Bien que le vendredi soit un jour de malheur, la première chose que Tom apprit le lendemain fut une bonne nouvelle. La veille au soir le juge Thatcher était revenu à Saint-Pétersbourg avec sa famille. Pour le moment Joe l’Indien et le trésor n’eurent qu’une importance secondaire aux yeux de notre héros, qui ne songea plus qu’à Becky. Il la rencontra entourée d’une foule de camarades, et l’on organisa divers jeux qui durent épuiser de fatigue tous ceux qui y prirent part. Personne ne se plaignit, car pour les écoliers un amusement qui ne fait pas tomber de lassitude le joueur n’est pas un jeu. La journée fut couronnée par une annonce qui causa une satisfaction générale. Becky avait tourmenté sa mère pour qu’elle fixât

au lendemain le pique-nique si longtemps ajourné et Mme  Thatcher y avait consenti. Les invitations furent expédiées avant le coucher du soleil. La joie des demoiselles surtout et les préparatifs de la fête leur donnèrent une de ces fièvres peu dangereuses que les médecins auraient grand tort de guérir. L’agitation de Tom lui permit de rester éveillé assez tard. Il espérait entendre le miaulement de Huck, car il n’eût pas été fâché de posséder son trésor afin d’étonner les invités de Becky. Mais son espoir fut déçu. Aucun signal ne lui annonça que son ami n’avait pas veillé en vain.

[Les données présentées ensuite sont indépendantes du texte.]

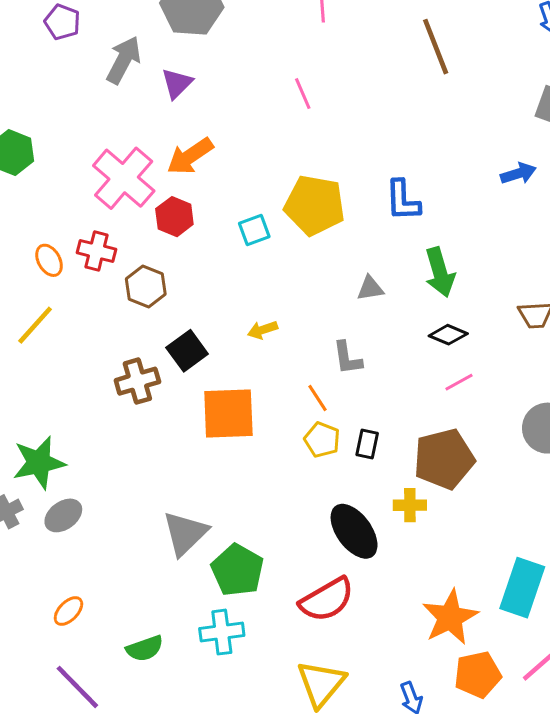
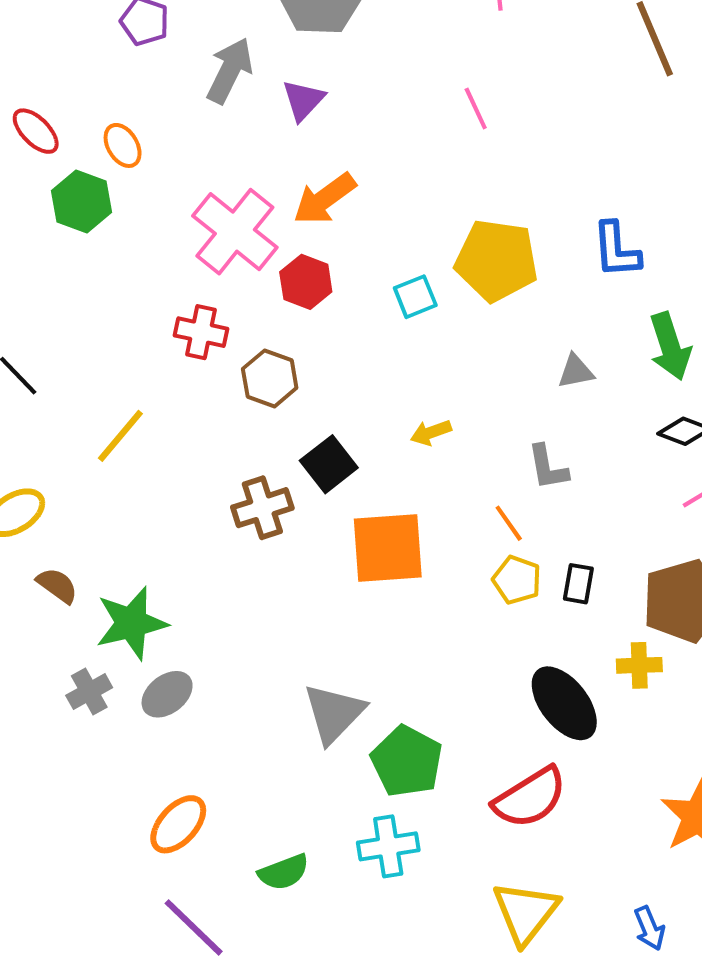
orange ellipse: (49, 260) -> (123, 145), moved
orange ellipse: (68, 611) -> (178, 824), size x1.4

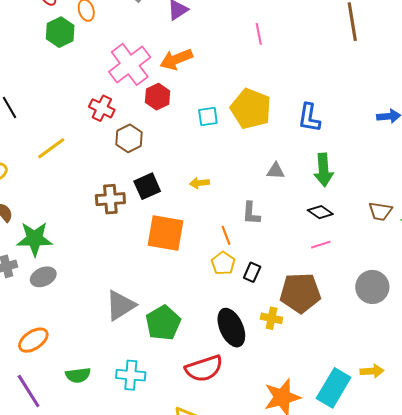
green pentagon: (407, 761) -> (163, 323), moved

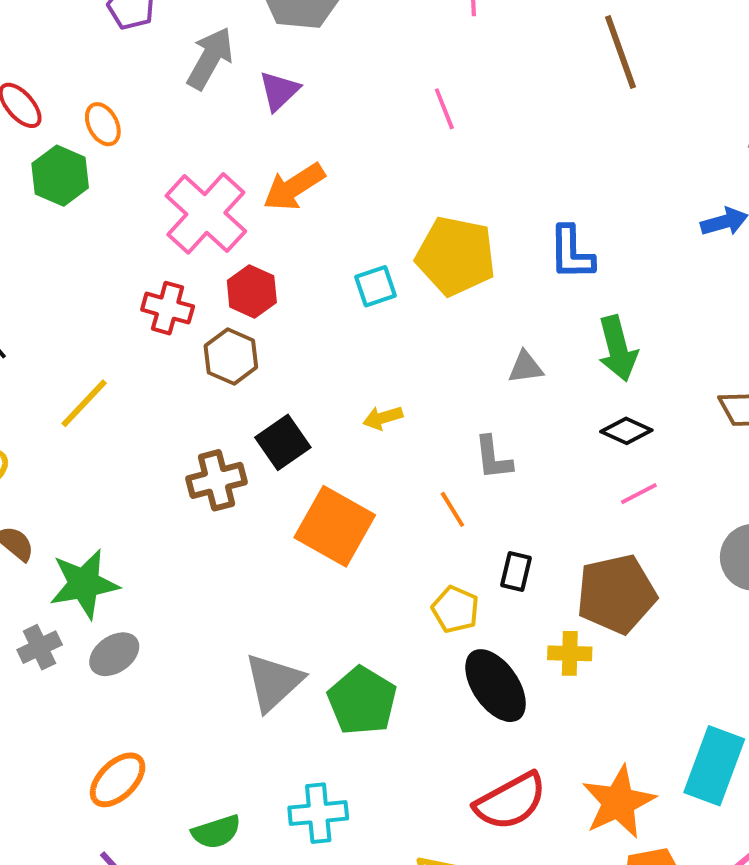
red hexagon: (158, 97) -> (252, 291), moved
orange square: (165, 233) -> (335, 526), turned 30
yellow pentagon: (223, 263) -> (455, 609), moved
red semicircle: (204, 369) -> (510, 801), moved

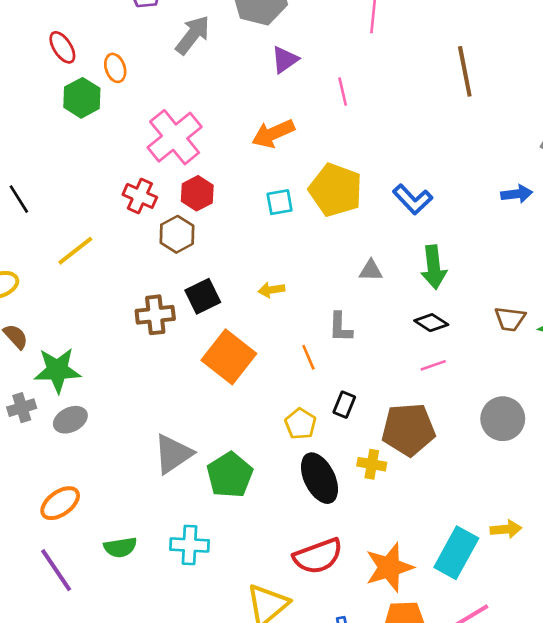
purple triangle: (279, 91) -> (285, 60), moved
orange arrow: (294, 187) -> (273, 134), moved
blue L-shape: (571, 253) -> (413, 199), turned -51

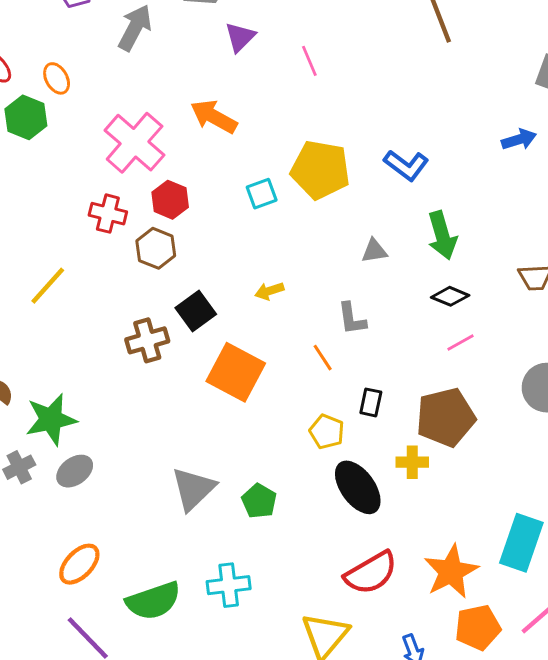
orange arrow: (273, 134) -> (214, 117), moved, turned 63
green pentagon: (230, 475) -> (259, 501), size x0.7
green semicircle: (120, 547) -> (153, 601), size x1.5

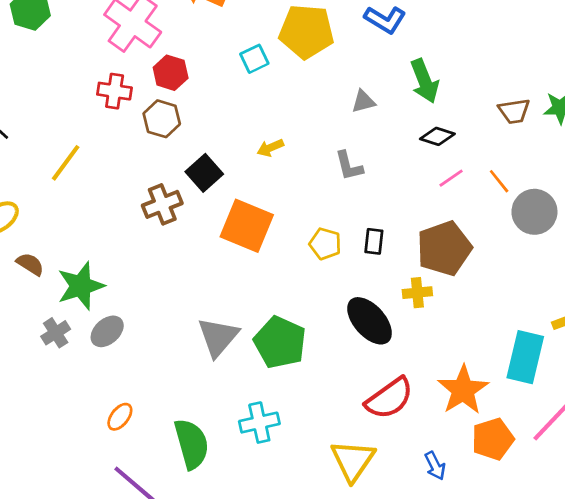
orange line: (323, 358) -> (499, 181), moved
yellow pentagon: (327, 432) -> (325, 244), moved
green pentagon: (259, 501) -> (280, 342), size x1.6
orange ellipse: (79, 564) -> (120, 417), size x0.7
green semicircle: (153, 601) -> (191, 444), turned -81

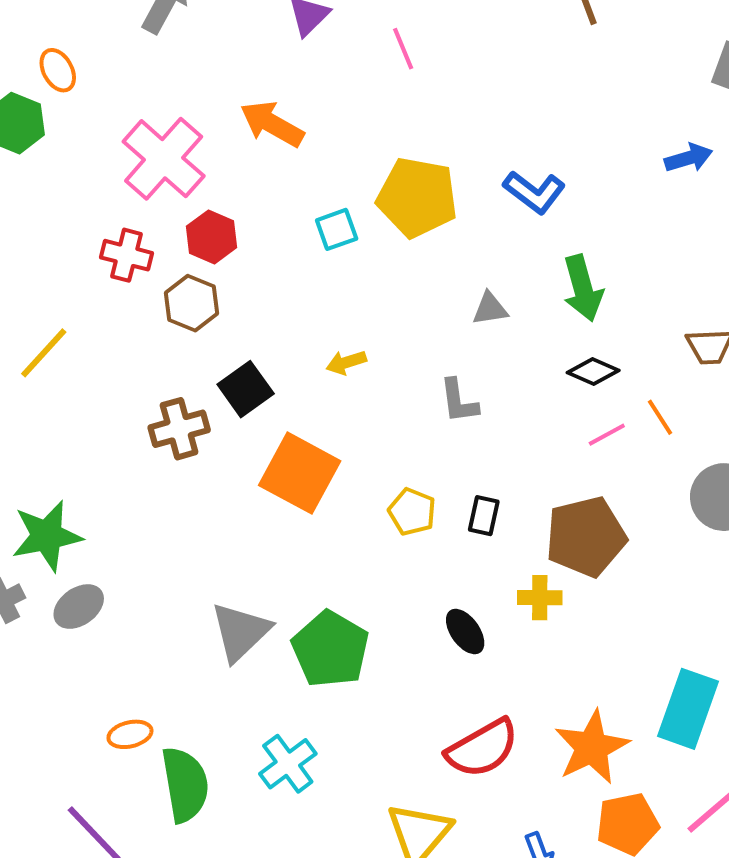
orange line: (499, 181) -> (660, 417), moved
black ellipse: (370, 321) -> (465, 632), size x0.6
orange ellipse: (120, 417) -> (130, 734), moved, turned 32
cyan cross: (259, 423) -> (288, 764), turned -30

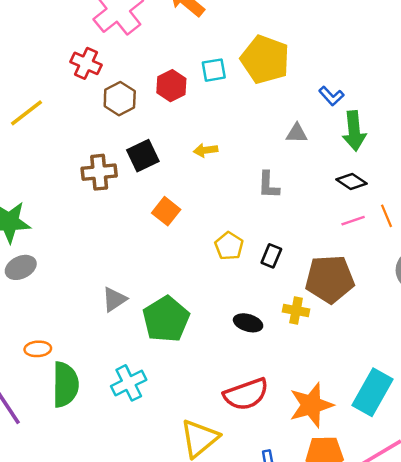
blue L-shape: (534, 192) -> (331, 96), moved, size x0.7
red hexagon: (212, 237) -> (171, 86), moved
orange square: (300, 473) -> (166, 211), size x0.6
gray triangle: (240, 632) -> (114, 299), size x0.7
black ellipse: (465, 632) -> (248, 323), turned -48

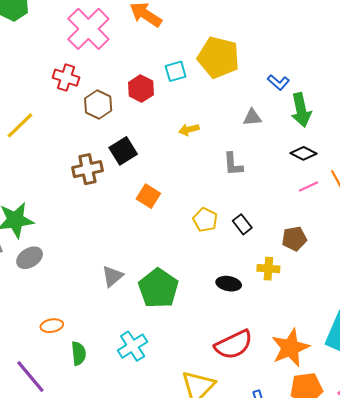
yellow arrow: (206, 150) -> (189, 130), moved
black rectangle: (271, 256) -> (242, 224), turned -54
brown pentagon: (330, 279) -> (294, 239), size x0.6
green semicircle: (65, 385) -> (79, 353), size x0.6

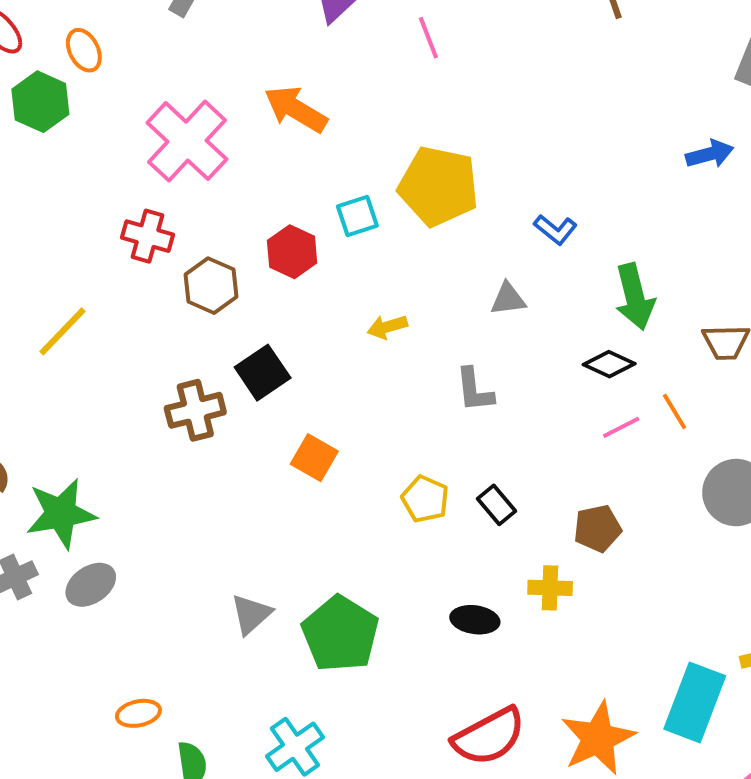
green arrow: (301, 110) -> (635, 297), moved

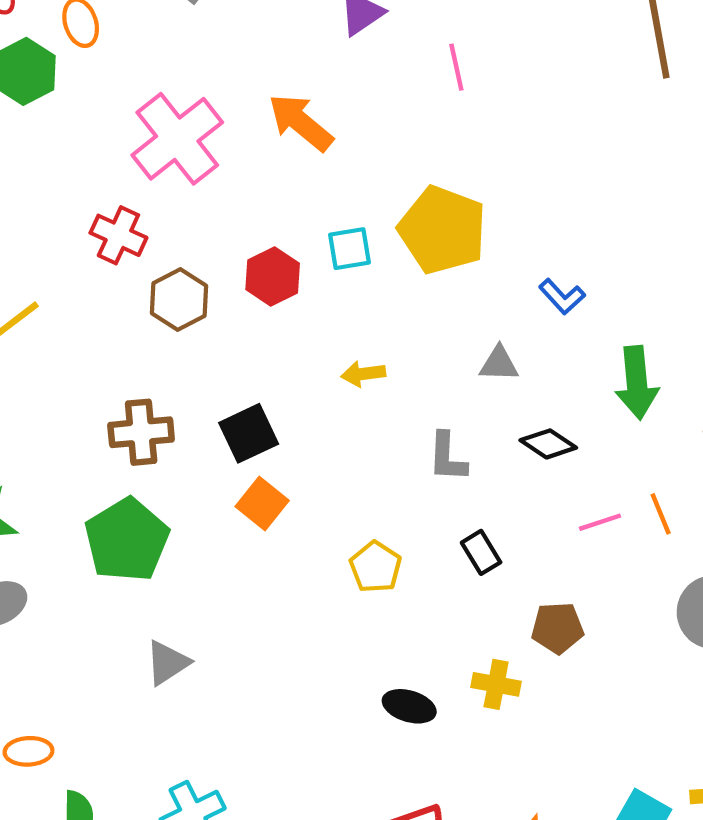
black diamond: (609, 364) -> (548, 444), moved
black square: (263, 373) -> (249, 433), moved
black rectangle: (496, 505) -> (481, 552), moved
green pentagon: (340, 634) -> (127, 540), moved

Le lendemain matin, entre dix et onze heures, une bande joyeuse se trouvait rassemblée chez le juge Thatcher, prête à se mettre en route. Les gens âgés n’avaient pas coutume de gâter les pique-niques par leur présence. On jugeait que sous l’égide de quelques demoiselles et de quelques jeunes gens de dix-huit à vingt ans les enfants ne couraient aucun danger. Le petit vapeur qui remplissait l’office de bac avait été loué pour l’occasion. Bientôt une procession de gais voyageurs défila le long de la grande rue, suivie de domestiques qui portaient des paniers de provisions.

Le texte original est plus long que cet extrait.